California Senate Bill 1327 is modelled after a Texas law that allows private citizens to bring civil litigation against abortion providers or anyone who assists a pregnant person in obtaining an abortion after as early as six weeks of pregnancy. The US Supreme Court in December allowed Texas' six-week abortion ban to remain in effect, which prompted Newsom, who has been supportive of abortion rights and pro-gun control, to say he was "outraged" by the court's decision and direct his staff to draft a similar bill to regulate guns.
Under California law, a person would also be able to sue a licensed firearms dealer who "sells, supplies, delivers, or gives possession or control of a firearm" to anyone under 21 years old. It allows citizens to sue for a minimum of $10,000 on each weapon involved, as well as attorney fees.
Newsom, a Democrat, on Friday acknowledged that the law would likely be challenged in court.
"We believe this will be litigated in the Supreme Court and we believe the Supreme Court will be challenged. Because if there's any principle left whatsoever -- and that's an open-ended question -- with this Supreme Court, there is no way they can deny us the right to move in this direction," he said after signing the bill at Santa Monica College, the site of a 2013 shooting spree.
The law, introduced in February, says that it would become "inoperative upon invalidation" of the Texas abortion law, should the US Supreme Court or Texas Supreme Court strike down that measure. The California law would then be "repealed on January 1 of the following year."
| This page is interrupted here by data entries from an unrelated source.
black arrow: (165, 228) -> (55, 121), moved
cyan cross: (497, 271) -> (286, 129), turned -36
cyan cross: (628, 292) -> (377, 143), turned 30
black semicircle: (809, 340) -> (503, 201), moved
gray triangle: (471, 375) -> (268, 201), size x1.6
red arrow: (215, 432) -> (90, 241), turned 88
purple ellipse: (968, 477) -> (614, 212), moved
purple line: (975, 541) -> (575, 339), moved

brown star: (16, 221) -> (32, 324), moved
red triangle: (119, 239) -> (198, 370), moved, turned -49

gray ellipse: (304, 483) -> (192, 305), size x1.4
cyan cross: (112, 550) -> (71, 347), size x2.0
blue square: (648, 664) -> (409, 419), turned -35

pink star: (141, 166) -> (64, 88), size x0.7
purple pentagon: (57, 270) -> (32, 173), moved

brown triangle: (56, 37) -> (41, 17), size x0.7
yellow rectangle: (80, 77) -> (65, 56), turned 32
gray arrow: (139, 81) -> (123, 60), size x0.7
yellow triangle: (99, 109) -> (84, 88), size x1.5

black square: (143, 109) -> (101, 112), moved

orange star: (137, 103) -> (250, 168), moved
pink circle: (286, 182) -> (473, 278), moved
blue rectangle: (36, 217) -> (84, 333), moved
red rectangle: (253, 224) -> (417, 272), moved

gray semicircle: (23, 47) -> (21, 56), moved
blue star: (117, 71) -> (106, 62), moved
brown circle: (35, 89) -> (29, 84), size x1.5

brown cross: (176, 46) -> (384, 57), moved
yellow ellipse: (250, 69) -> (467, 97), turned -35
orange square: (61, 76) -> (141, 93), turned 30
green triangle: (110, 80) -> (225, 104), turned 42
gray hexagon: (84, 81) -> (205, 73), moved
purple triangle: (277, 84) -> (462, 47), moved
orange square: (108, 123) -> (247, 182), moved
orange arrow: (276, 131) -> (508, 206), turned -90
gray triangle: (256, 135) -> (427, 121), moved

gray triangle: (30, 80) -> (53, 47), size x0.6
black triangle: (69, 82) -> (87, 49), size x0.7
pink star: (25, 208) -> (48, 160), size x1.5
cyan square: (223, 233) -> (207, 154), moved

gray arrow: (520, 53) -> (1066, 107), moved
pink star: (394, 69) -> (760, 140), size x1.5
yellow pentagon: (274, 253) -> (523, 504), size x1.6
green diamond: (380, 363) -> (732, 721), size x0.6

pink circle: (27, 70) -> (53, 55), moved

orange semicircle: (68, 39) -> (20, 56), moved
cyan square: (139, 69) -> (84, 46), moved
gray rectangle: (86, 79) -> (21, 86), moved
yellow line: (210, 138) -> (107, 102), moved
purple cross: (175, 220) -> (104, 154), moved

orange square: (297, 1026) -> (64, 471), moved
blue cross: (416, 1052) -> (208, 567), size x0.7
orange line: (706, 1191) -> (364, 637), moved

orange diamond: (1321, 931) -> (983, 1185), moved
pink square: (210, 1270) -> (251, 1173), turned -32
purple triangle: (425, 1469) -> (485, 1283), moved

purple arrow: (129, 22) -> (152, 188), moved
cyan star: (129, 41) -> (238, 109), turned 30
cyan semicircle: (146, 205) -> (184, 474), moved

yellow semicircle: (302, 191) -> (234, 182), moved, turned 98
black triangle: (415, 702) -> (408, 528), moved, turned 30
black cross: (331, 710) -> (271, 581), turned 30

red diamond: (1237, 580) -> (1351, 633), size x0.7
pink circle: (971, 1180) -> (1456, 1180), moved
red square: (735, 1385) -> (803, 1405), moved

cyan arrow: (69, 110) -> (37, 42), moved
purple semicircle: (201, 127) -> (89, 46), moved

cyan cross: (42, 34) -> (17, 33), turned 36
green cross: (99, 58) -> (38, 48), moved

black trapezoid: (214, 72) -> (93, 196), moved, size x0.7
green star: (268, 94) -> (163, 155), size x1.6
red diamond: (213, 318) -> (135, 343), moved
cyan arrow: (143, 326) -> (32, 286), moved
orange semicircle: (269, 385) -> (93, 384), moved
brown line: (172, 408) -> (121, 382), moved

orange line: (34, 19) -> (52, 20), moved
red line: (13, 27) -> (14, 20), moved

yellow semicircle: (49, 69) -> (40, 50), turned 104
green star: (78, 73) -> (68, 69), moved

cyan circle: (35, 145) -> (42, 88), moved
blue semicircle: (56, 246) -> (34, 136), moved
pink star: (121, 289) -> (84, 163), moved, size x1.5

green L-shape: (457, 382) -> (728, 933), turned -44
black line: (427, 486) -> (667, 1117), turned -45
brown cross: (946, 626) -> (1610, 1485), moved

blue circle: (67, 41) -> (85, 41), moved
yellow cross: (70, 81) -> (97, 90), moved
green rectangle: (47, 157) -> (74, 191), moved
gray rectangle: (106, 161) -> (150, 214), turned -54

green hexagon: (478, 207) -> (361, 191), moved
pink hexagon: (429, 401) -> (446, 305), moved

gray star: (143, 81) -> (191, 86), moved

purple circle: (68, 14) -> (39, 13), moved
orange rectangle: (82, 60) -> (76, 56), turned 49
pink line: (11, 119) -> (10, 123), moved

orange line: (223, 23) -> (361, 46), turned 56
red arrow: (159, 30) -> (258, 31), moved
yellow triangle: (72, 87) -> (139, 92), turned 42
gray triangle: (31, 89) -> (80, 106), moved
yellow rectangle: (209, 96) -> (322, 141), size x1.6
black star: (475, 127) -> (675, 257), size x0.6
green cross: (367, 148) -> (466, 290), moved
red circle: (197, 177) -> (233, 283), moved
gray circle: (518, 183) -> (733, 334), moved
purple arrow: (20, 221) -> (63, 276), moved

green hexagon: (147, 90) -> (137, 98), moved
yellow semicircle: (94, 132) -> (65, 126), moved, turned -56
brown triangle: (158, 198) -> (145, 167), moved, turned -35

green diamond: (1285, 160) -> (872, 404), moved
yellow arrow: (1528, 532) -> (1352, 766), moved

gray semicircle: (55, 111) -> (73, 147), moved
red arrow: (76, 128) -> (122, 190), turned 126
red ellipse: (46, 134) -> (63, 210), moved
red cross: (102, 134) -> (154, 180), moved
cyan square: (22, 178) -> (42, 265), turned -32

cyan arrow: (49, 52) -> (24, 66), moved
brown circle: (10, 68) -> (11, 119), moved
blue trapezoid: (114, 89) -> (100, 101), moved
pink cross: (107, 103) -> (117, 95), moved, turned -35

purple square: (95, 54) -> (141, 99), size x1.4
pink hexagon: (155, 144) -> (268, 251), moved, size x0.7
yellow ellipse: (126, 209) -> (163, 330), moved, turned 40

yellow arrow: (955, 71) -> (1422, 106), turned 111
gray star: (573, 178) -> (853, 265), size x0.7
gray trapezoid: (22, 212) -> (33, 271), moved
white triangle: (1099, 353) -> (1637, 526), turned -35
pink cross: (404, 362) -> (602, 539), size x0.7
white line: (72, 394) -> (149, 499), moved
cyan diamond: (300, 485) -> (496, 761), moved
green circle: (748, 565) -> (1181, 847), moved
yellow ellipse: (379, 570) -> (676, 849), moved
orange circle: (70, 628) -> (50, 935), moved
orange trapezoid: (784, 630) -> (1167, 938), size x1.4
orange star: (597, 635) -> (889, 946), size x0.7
The US Supreme Court last month ruled that the Constitution protects the right to carry a gun outside the home, and in striking down a New York gun carry restriction, allowing for all sorts of gun safety laws to be challenged in federal court. The decision will likely impact legal challenges to California's assault weapons ban, its ban on magazines holding more than 10 rounds and its prohibition on keeping people under the age of 21 from purchasing certain semi-automatic weapons.
California has passed several gun measures this month aimed at curbing gun violence in the wake of several mass shootings across the nation, including a mass shooting on July 4 in downtown Sacramento and a mass shooting in the same city just three months before.